═════ LISTED RECORDS ═════

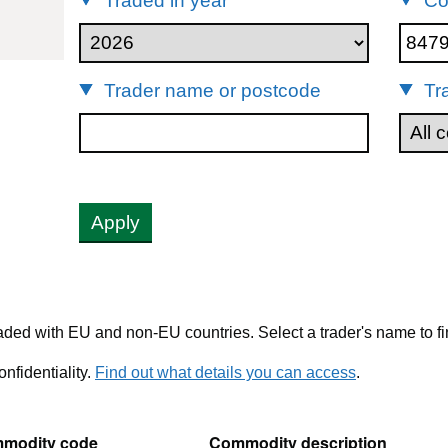
Traded in year
Co
84798991
Trader name or postcode
Tr
Apply
ded with EU and non-EU countries. Select a trader's name to fi
nfidentiality.
Find out what details you can access
.
modity code
Commodity description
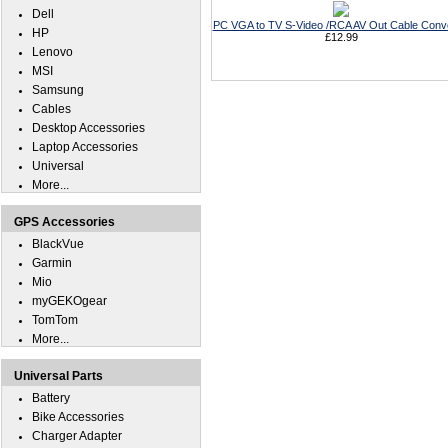
Dell
PC VGA to TV S-Video /RCA AV Out Cable Conv
HP
£12.99
Lenovo
MSI
Samsung
Cables
Desktop Accessories
Laptop Accessories
Universal
More...
GPS Accessories
BlackVue
Garmin
Mio
myGEKOgear
TomTom
More...
Universal Parts
Battery
Bike Accessories
Charger Adapter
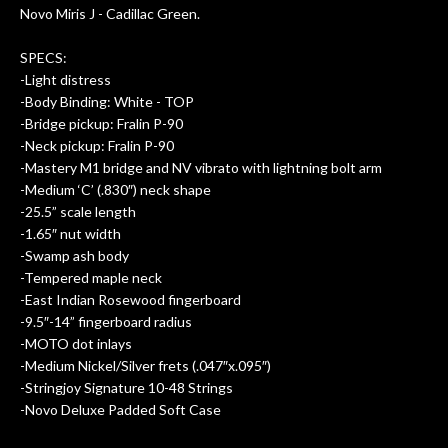
Novo Miris J - Cadillac Green.
SPECS:
-Light distress
-Body Binding: White - TOP
-Bridge pickup: Fralin P-90
-Neck pickup: Fralin P-90
-Mastery M1 bridge and NV vibrato with lightning bolt arm
-Medium ‘C’ (.830″) neck shape
-25.5” scale length
-1.65″ nut width
-Swamp ash body
-Tempered maple neck
-East Indian Rosewood fingerboard
-9.5″-14” fingerboard radius
-MOTO dot inlays
-Medium Nickel/Silver frets (.047″x.095″)
-Stringjoy Signature 10-48 Strings
-Novo Deluxe Padded Soft Case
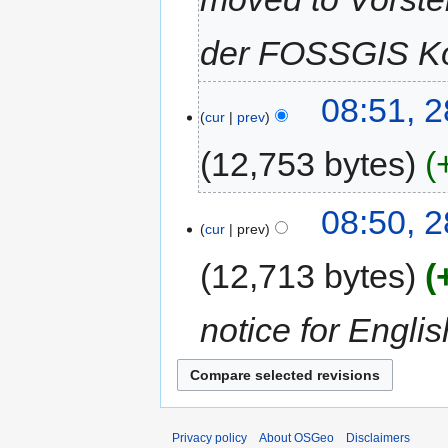
der FOSSGIS Ko
08:51, 
cur
prev
12,753 bytes
08:50, 
cur
prev
12,713 bytes
notice for Engl
Privacy policy
About OSGeo
Disclaimers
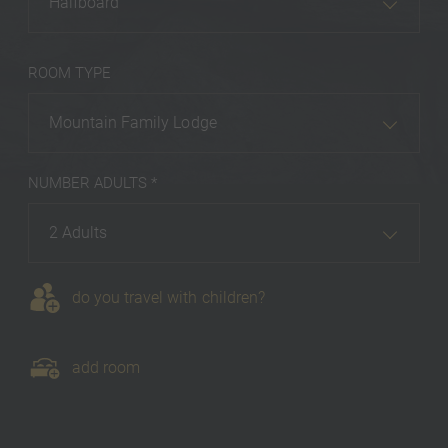
Halfboard
ROOM TYPE
Mountain Family Lodge
NUMBER ADULTS *
2 Adults
do you travel with children?
add room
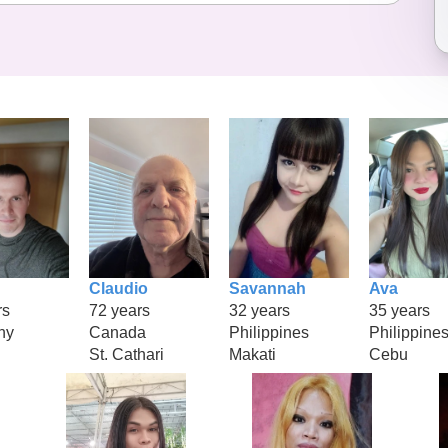
Claudio
Savannah
Ava
rs
72 years
32 years
35 years
ny
Canada
Philippines
Philippine
St. Cathari
Makati
Cebu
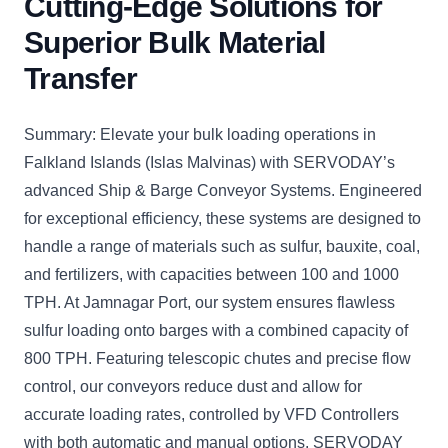
Cutting-Edge Solutions for
Superior Bulk Material
Transfer
Summary: Elevate your bulk loading operations in
Falkland Islands (Islas Malvinas) with SERVODAY’s
advanced Ship & Barge Conveyor Systems. Engineered
for exceptional efficiency, these systems are designed to
handle a range of materials such as sulfur, bauxite, coal,
and fertilizers, with capacities between 100 and 1000
TPH. At Jamnagar Port, our system ensures flawless
sulfur loading onto barges with a combined capacity of
800 TPH. Featuring telescopic chutes and precise flow
control, our conveyors reduce dust and allow for
accurate loading rates, controlled by VFD Controllers
with both automatic and manual options. SERVODAY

═════

**TASK ITEM:**
Transcribe nothing but the lines from the one containing "-Light distress" through the final line of the records, exactly as written and without pictures.

**RESULT OF THIS EXERCISE:**
-Light distress
-Body Binding: White - TOP
-Bridge pickup: Fralin P-90
-Neck pickup: Fralin P-90
-Mastery M1 bridge and NV vibrato with lightning bolt arm
-Medium ‘C’ (.830″) neck shape
-25.5” scale length
-1.65″ nut width
-Swamp ash body
-Tempered maple neck
-East Indian Rosewood fingerboard
-9.5″-14” fingerboard radius
-MOTO dot inlays
-Medium Nickel/Silver frets (.047″x.095″)
-Stringjoy Signature 10-48 Strings
-Novo Deluxe Padded Soft Case
der FOSSGIS Ko
08:51, 
cur
prev
12,753 bytes
08:50, 
cur
prev
12,713 bytes
notice for Engl
Privacy policy
About OSGeo
Disclaimers
Halfboard
ROOM TYPE
Mountain Family Lodge
NUMBER ADULTS *
2 Adults
do you travel with children?
add room
Claudio
Savannah
Ava
rs
72 years
32 years
35 years
ny
Canada
Philippines
Philippine
St. Cathari
Makati
Cebu
Cutting-Edge Solutions for
Superior Bulk Material
Transfer
Summary: Elevate your bulk loading operations in
Falkland Islands (Islas Malvinas) with SERVODAY’s
advanced Ship & Barge Conveyor Systems. Engineered
for exceptional efficiency, these systems are designed to
handle a range of materials such as sulfur, bauxite, coal,
and fertilizers, with capacities between 100 and 1000
TPH. At Jamnagar Port, our system ensures flawless
sulfur loading onto barges with a combined capacity of
800 TPH. Featuring telescopic chutes and precise flow
control, our conveyors reduce dust and allow for
accurate loading rates, controlled by VFD Controllers
with both automatic and manual options. SERVODAY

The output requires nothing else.